━━━━━ RECORD EXCERPTS

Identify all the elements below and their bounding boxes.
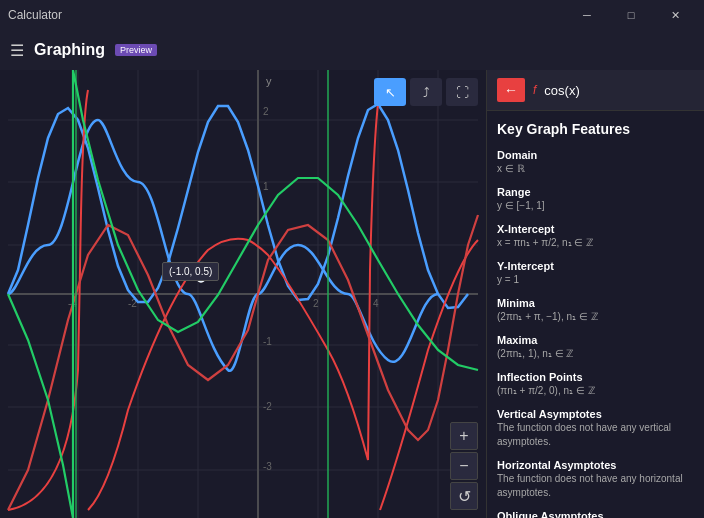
feature-label: Maxima (497, 334, 694, 346)
main-area: ↖ ⤴ ⛶ (0, 70, 704, 518)
preview-badge: Preview (115, 44, 157, 56)
func-expression: cos(x) (544, 83, 579, 98)
feature-label: Range (497, 186, 694, 198)
right-panel: ← f cos(x) Key Graph Features Domainx ∈ … (486, 70, 704, 518)
titlebar-left: Calculator (8, 8, 62, 22)
minimize-button[interactable]: ─ (566, 0, 608, 30)
svg-text:2: 2 (263, 106, 269, 117)
back-icon: ← (504, 82, 518, 98)
feature-label: Inflection Points (497, 371, 694, 383)
feature-value: x ∈ ℝ (497, 162, 694, 176)
feature-value: (2πn₁ + π, −1), n₁ ∈ ℤ (497, 310, 694, 324)
graph-toolbar: ↖ ⤴ ⛶ (374, 78, 478, 106)
feature-value: y ∈ [−1, 1] (497, 199, 694, 213)
feature-label: Oblique Asymptotes (497, 510, 694, 518)
features-title: Key Graph Features (487, 111, 704, 145)
feature-section: Vertical AsymptotesThe function does not… (487, 404, 704, 455)
feature-value: (πn₁ + π/2, 0), n₁ ∈ ℤ (497, 384, 694, 398)
feature-value: x = πn₁ + π/2, n₁ ∈ ℤ (497, 236, 694, 250)
svg-text:y: y (266, 75, 272, 87)
feature-section: Maxima(2πn₁, 1), n₁ ∈ ℤ (487, 330, 704, 367)
close-button[interactable]: ✕ (654, 0, 696, 30)
titlebar: Calculator ─ □ ✕ (0, 0, 704, 30)
zoom-reset-button[interactable]: ↺ (450, 482, 478, 510)
graph-area[interactable]: ↖ ⤴ ⛶ (0, 70, 486, 518)
maximize-button[interactable]: □ (610, 0, 652, 30)
fullscreen-tool-button[interactable]: ⛶ (446, 78, 478, 106)
feature-label: Minima (497, 297, 694, 309)
svg-text:-2: -2 (263, 401, 272, 412)
feature-value: The function does not have any horizonta… (497, 472, 694, 500)
svg-text:4: 4 (373, 298, 379, 309)
share-tool-button[interactable]: ⤴ (410, 78, 442, 106)
cursor-icon: ↖ (385, 85, 396, 100)
feature-value: (2πn₁, 1), n₁ ∈ ℤ (497, 347, 694, 361)
feature-section: Domainx ∈ ℝ (487, 145, 704, 182)
feature-section: Oblique AsymptotesThe function does not … (487, 506, 704, 518)
feature-value: y = 1 (497, 273, 694, 287)
titlebar-controls: ─ □ ✕ (566, 0, 696, 30)
func-back-button[interactable]: ← (497, 78, 525, 102)
feature-label: Y-Intercept (497, 260, 694, 272)
tooltip-text: (-1.0, 0.5) (169, 266, 212, 277)
feature-label: X-Intercept (497, 223, 694, 235)
hamburger-icon[interactable]: ☰ (10, 41, 24, 60)
app-title: Graphing (34, 41, 105, 59)
feature-section: Horizontal AsymptotesThe function does n… (487, 455, 704, 506)
graph-tooltip: (-1.0, 0.5) (162, 262, 219, 281)
feature-label: Horizontal Asymptotes (497, 459, 694, 471)
zoom-out-button[interactable]: − (450, 452, 478, 480)
feature-section: Minima(2πn₁ + π, −1), n₁ ∈ ℤ (487, 293, 704, 330)
svg-text:-3: -3 (263, 461, 272, 472)
features-container: Domainx ∈ ℝRangey ∈ [−1, 1]X-Interceptx … (487, 145, 704, 518)
share-icon: ⤴ (423, 85, 430, 100)
feature-section: Rangey ∈ [−1, 1] (487, 182, 704, 219)
svg-text:-1: -1 (263, 336, 272, 347)
app-title-bar-label: Calculator (8, 8, 62, 22)
top-nav: ☰ Graphing Preview (0, 30, 704, 70)
cursor-tool-button[interactable]: ↖ (374, 78, 406, 106)
fullscreen-icon: ⛶ (456, 85, 469, 100)
graph-svg: 2 1 -1 -2 -3 -4 -2 2 4 y (0, 70, 486, 518)
feature-label: Domain (497, 149, 694, 161)
svg-text:1: 1 (263, 181, 269, 192)
zoom-in-button[interactable]: + (450, 422, 478, 450)
func-fx-icon: f (533, 83, 536, 97)
func-header: ← f cos(x) (487, 70, 704, 111)
app-content: ☰ Graphing Preview ↖ ⤴ ⛶ (0, 30, 704, 518)
zoom-controls: + − ↺ (450, 422, 478, 510)
feature-section: Inflection Points(πn₁ + π/2, 0), n₁ ∈ ℤ (487, 367, 704, 404)
feature-label: Vertical Asymptotes (497, 408, 694, 420)
feature-value: The function does not have any vertical … (497, 421, 694, 449)
feature-section: Y-Intercepty = 1 (487, 256, 704, 293)
feature-section: X-Interceptx = πn₁ + π/2, n₁ ∈ ℤ (487, 219, 704, 256)
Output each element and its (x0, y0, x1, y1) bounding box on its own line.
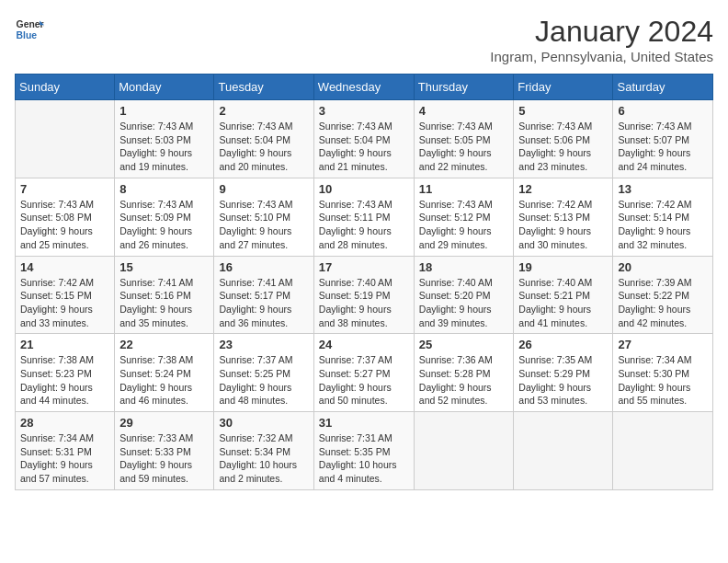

━━━━━━━━━━

- EXERCISE DESCRIPTION:
The whole listing above must be duplicated word for word, apart from its pictures.

- RESULT OF THE EXERCISE:
Identify all the elements below and their bounding boxes.
feature-label: Maxima (497, 334, 694, 346)
main-area: ↖ ⤴ ⛶ (0, 70, 704, 518)
preview-badge: Preview (115, 44, 157, 56)
func-expression: cos(x) (544, 83, 579, 98)
feature-label: Range (497, 186, 694, 198)
right-panel: ← f cos(x) Key Graph Features Domainx ∈ … (486, 70, 704, 518)
titlebar-left: Calculator (8, 8, 62, 22)
minimize-button[interactable]: ─ (566, 0, 608, 30)
svg-text:2: 2 (263, 106, 269, 117)
back-icon: ← (504, 82, 518, 98)
feature-label: Inflection Points (497, 371, 694, 383)
feature-value: x ∈ ℝ (497, 162, 694, 176)
feature-value: (2πn₁ + π, −1), n₁ ∈ ℤ (497, 310, 694, 324)
graph-toolbar: ↖ ⤴ ⛶ (374, 78, 478, 106)
feature-value: y ∈ [−1, 1] (497, 199, 694, 213)
feature-label: Oblique Asymptotes (497, 510, 694, 518)
features-title: Key Graph Features (487, 111, 704, 145)
feature-section: Vertical AsymptotesThe function does not… (487, 404, 704, 455)
feature-value: (πn₁ + π/2, 0), n₁ ∈ ℤ (497, 384, 694, 398)
feature-value: x = πn₁ + π/2, n₁ ∈ ℤ (497, 236, 694, 250)
svg-text:y: y (266, 75, 272, 87)
feature-section: Maxima(2πn₁, 1), n₁ ∈ ℤ (487, 330, 704, 367)
close-button[interactable]: ✕ (654, 0, 696, 30)
titlebar: Calculator ─ □ ✕ (0, 0, 704, 30)
zoom-reset-button[interactable]: ↺ (450, 482, 478, 510)
graph-area[interactable]: ↖ ⤴ ⛶ (0, 70, 486, 518)
maximize-button[interactable]: □ (610, 0, 652, 30)
fullscreen-tool-button[interactable]: ⛶ (446, 78, 478, 106)
feature-label: Minima (497, 297, 694, 309)
svg-text:-2: -2 (263, 401, 272, 412)
feature-value: The function does not have any horizonta… (497, 472, 694, 500)
svg-text:4: 4 (373, 298, 379, 309)
share-tool-button[interactable]: ⤴ (410, 78, 442, 106)
cursor-icon: ↖ (385, 85, 396, 100)
feature-value: (2πn₁, 1), n₁ ∈ ℤ (497, 347, 694, 361)
feature-section: Domainx ∈ ℝ (487, 145, 704, 182)
feature-section: Oblique AsymptotesThe function does not … (487, 506, 704, 518)
feature-value: y = 1 (497, 273, 694, 287)
titlebar-controls: ─ □ ✕ (566, 0, 696, 30)
func-back-button[interactable]: ← (497, 78, 525, 102)
feature-label: Y-Intercept (497, 260, 694, 272)
tooltip-text: (-1.0, 0.5) (169, 266, 212, 277)
feature-label: X-Intercept (497, 223, 694, 235)
hamburger-icon[interactable]: ☰ (10, 41, 24, 60)
app-title: Graphing (34, 41, 105, 59)
feature-section: Horizontal AsymptotesThe function does n… (487, 455, 704, 506)
graph-tooltip: (-1.0, 0.5) (162, 262, 219, 281)
feature-label: Horizontal Asymptotes (497, 459, 694, 471)
zoom-out-button[interactable]: − (450, 452, 478, 480)
feature-section: Minima(2πn₁ + π, −1), n₁ ∈ ℤ (487, 293, 704, 330)
svg-text:-3: -3 (263, 461, 272, 472)
features-container: Domainx ∈ ℝRangey ∈ [−1, 1]X-Interceptx … (487, 145, 704, 518)
share-icon: ⤴ (423, 85, 430, 100)
feature-section: Rangey ∈ [−1, 1] (487, 182, 704, 219)
svg-text:-1: -1 (263, 336, 272, 347)
app-title-bar-label: Calculator (8, 8, 62, 22)
top-nav: ☰ Graphing Preview (0, 30, 704, 70)
cursor-tool-button[interactable]: ↖ (374, 78, 406, 106)
fullscreen-icon: ⛶ (456, 85, 469, 100)
graph-svg: 2 1 -1 -2 -3 -4 -2 2 4 y (0, 70, 486, 518)
feature-label: Domain (497, 149, 694, 161)
svg-text:1: 1 (263, 181, 269, 192)
zoom-in-button[interactable]: + (450, 422, 478, 450)
func-fx-icon: f (533, 83, 536, 97)
func-header: ← f cos(x) (487, 70, 704, 111)
app-content: ☰ Graphing Preview ↖ ⤴ ⛶ (0, 30, 704, 518)
zoom-controls: + − ↺ (450, 422, 478, 510)
feature-section: Inflection Points(πn₁ + π/2, 0), n₁ ∈ ℤ (487, 367, 704, 404)
feature-label: Vertical Asymptotes (497, 408, 694, 420)
feature-value: The function does not have any vertical … (497, 421, 694, 449)
feature-section: Y-Intercepty = 1 (487, 256, 704, 293)
feature-section: X-Interceptx = πn₁ + π/2, n₁ ∈ ℤ (487, 219, 704, 256)
Output each element and its (x0, y0, x1, y1) bounding box on its own line.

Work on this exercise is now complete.